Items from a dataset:

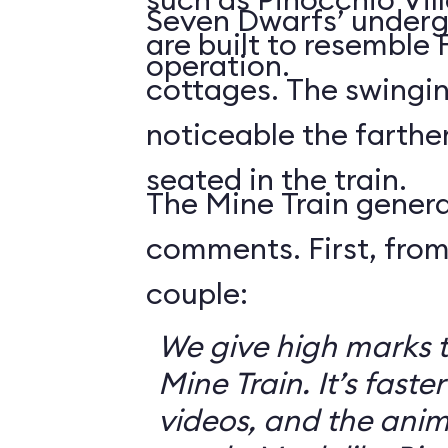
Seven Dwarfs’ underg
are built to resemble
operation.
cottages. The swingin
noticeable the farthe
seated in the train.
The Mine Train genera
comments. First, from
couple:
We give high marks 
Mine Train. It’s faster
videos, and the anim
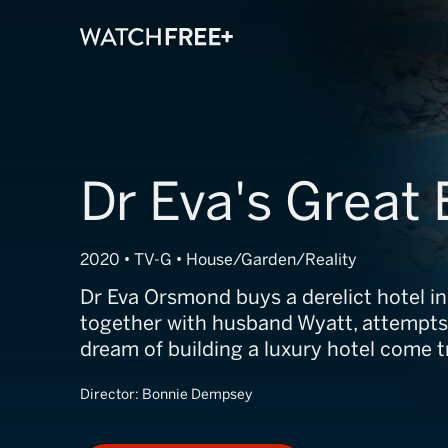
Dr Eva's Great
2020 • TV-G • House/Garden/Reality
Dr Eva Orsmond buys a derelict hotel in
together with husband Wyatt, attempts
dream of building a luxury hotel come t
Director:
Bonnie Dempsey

--

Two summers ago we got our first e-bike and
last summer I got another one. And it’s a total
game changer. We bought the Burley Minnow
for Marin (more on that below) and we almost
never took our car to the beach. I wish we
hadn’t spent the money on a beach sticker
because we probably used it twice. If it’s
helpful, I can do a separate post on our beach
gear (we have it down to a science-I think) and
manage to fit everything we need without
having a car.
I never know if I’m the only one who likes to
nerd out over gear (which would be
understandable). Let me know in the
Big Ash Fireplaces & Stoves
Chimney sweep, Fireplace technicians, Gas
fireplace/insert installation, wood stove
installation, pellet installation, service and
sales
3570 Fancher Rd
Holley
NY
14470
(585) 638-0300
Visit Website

--

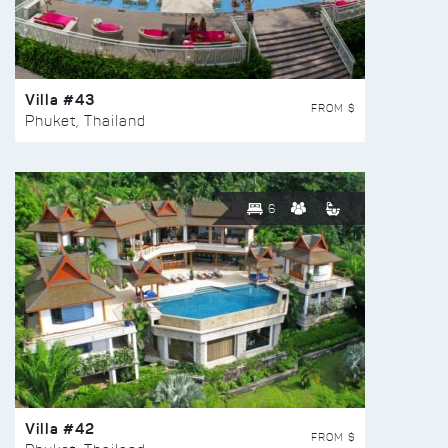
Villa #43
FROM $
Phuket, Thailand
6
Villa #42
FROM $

_TASK OBJECTIVE_
Please show every line of the records that holds the word "know".

_REPLY TO THE EXERCISE_
I never know if I’m the only one who likes to
understandable). Let me know in the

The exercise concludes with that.